Jackson is asleep on the couch. After we read our Advent verses (making up for a couple of missed days), we prayed. And we prayed for a long time, which is unusual. He wanted me to pray for his Great Grandma & Grandad Stecker (as well as all his other grandparents). A very sweet request as it's been so long since he's seen them, and he never really saw them that often, but he said God told him to pray for them today. So we did. He then curled up, kissed me goodnight, and swiftly fell asleep.
The lights in the house are turned off, with the exception of my trusty Ikea paper floor lamp, and a green scented candle, burning inside our little black church sitting on the mantle.

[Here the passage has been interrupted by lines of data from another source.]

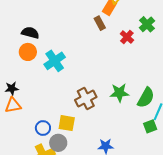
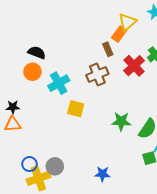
red cross: (127, 37) -> (134, 66), size x1.5
brown cross: (86, 98) -> (97, 74), moved
yellow square: (67, 123) -> (76, 109), moved
blue circle: (43, 128) -> (29, 164), moved

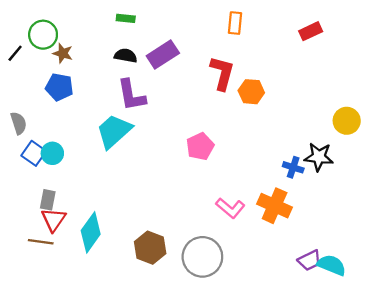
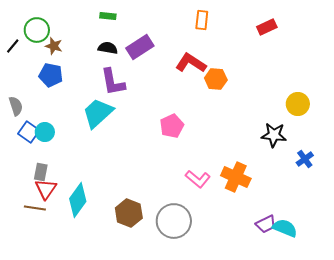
red L-shape: (222, 73) -> (191, 63), turned -72
blue cross: (293, 167) -> (305, 159), moved, turned 36

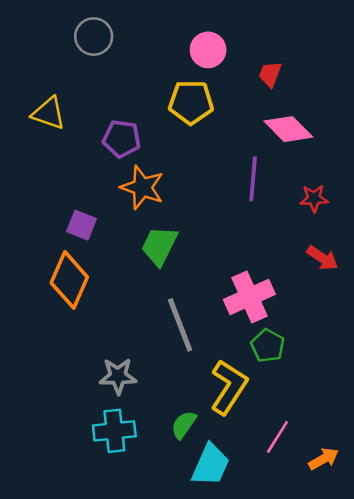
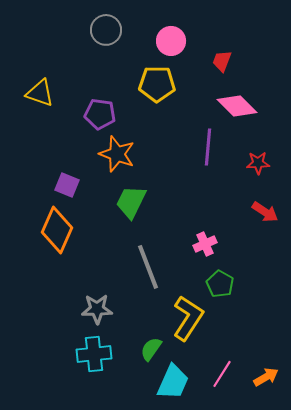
gray circle: (94, 37) -> (106, 30), moved
pink cross: (249, 297) -> (205, 244), size x0.6
pink line: (277, 437) -> (222, 374), moved

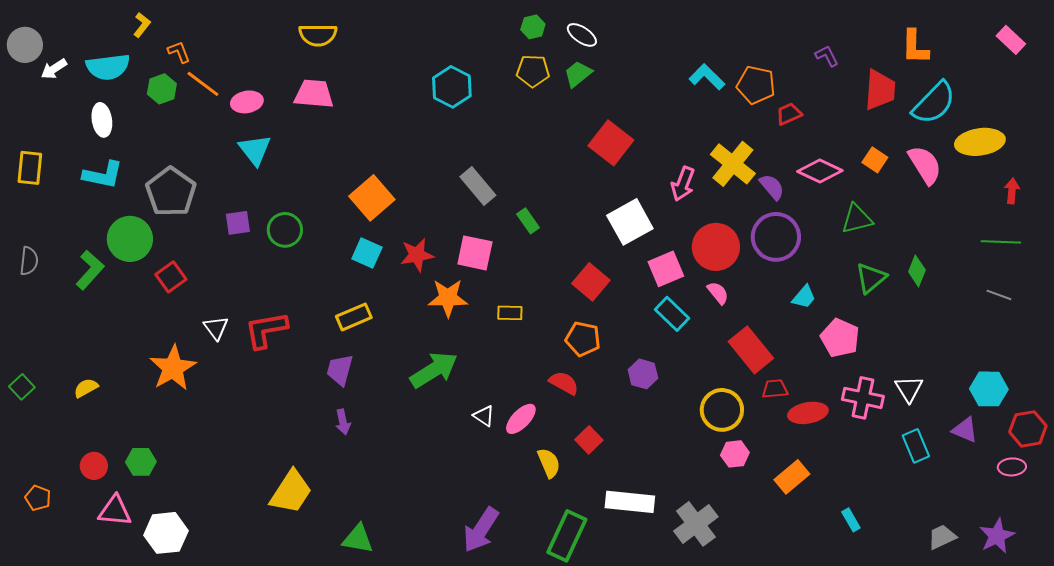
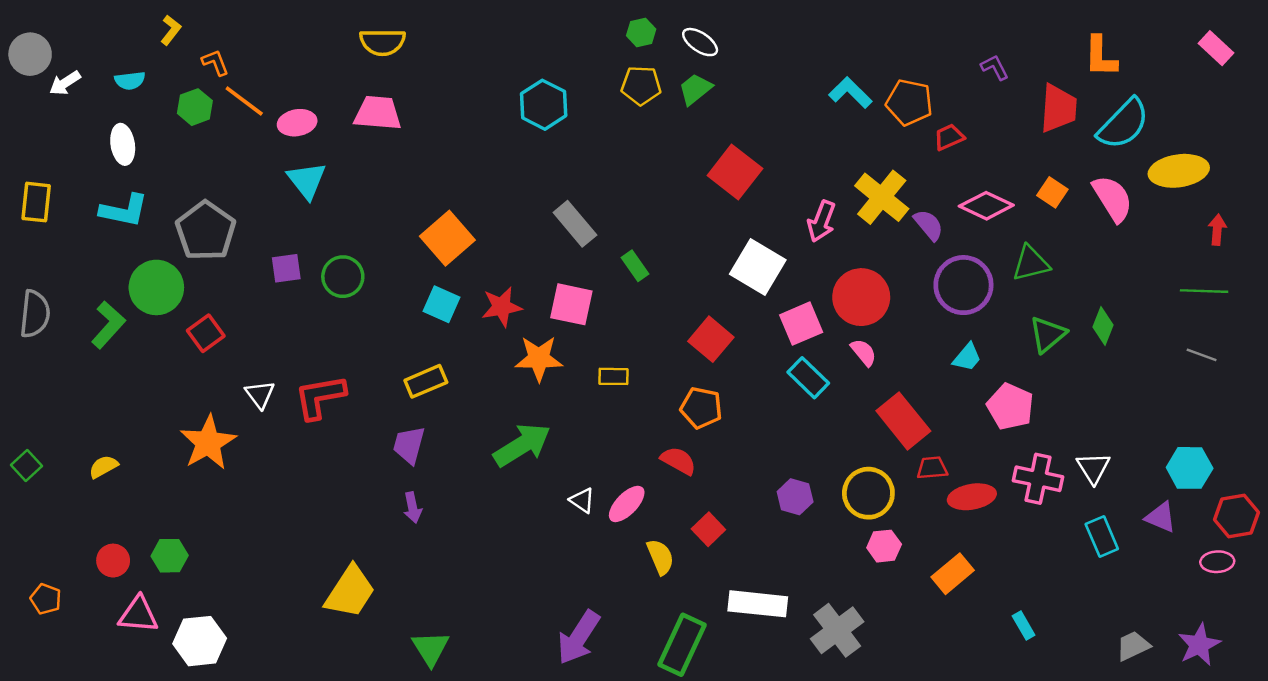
cyan semicircle: (108, 67) -> (130, 81), size x0.6
white square: (630, 222) -> (758, 267), turned -30
purple circle: (776, 237) -> (963, 285), moved
gray semicircle: (29, 261) -> (35, 314), size x1.4
purple hexagon: (643, 374) -> (795, 497), moved
green triangle: (358, 539) -> (431, 648), turned 48

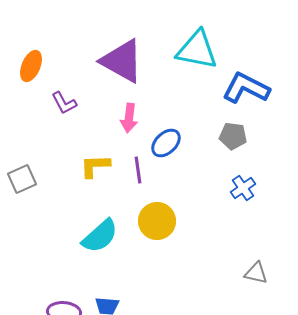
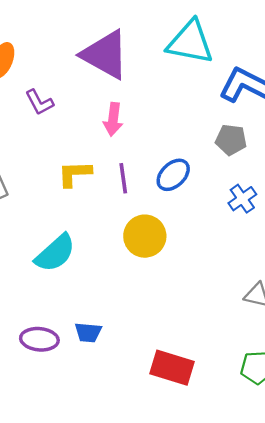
blue ellipse: (166, 143) -> (173, 175), moved
cyan semicircle: (100, 236) -> (55, 253), moved

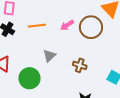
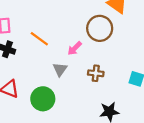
pink arrow: (67, 25) -> (75, 48), moved
orange line: (37, 26) -> (39, 39), turned 54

The lights on the Christmas tree are on, too, and I'm sitting in a chair, between the lamp and the candle, facing the tree, listening to Songs for Christmas.
A scene so perfect that I don't even mind the toys and papers on the floor, or the dirty dishes in the sink, or the fact it's been a crappy day, or that I'm waiting on the husband (again) to return home. So perfect a scene that I finished my Bible study for tomorrow, the first time I've achieved this feat in innumerable weeks. There is a snoring child happily draped on the sofa. Another one upstairs in her own bed (for now). And I am at peace (for now).
I have found that in the midst of completely chaotic, soul-searching, heart-wrenching, hair-pulling times, God has been known to give a good gift or two. Or a sweet moment or two. Or just a chance to catch one's breath and see that some things are right. Maybe not all, but some. And sometimes, some things are just enough.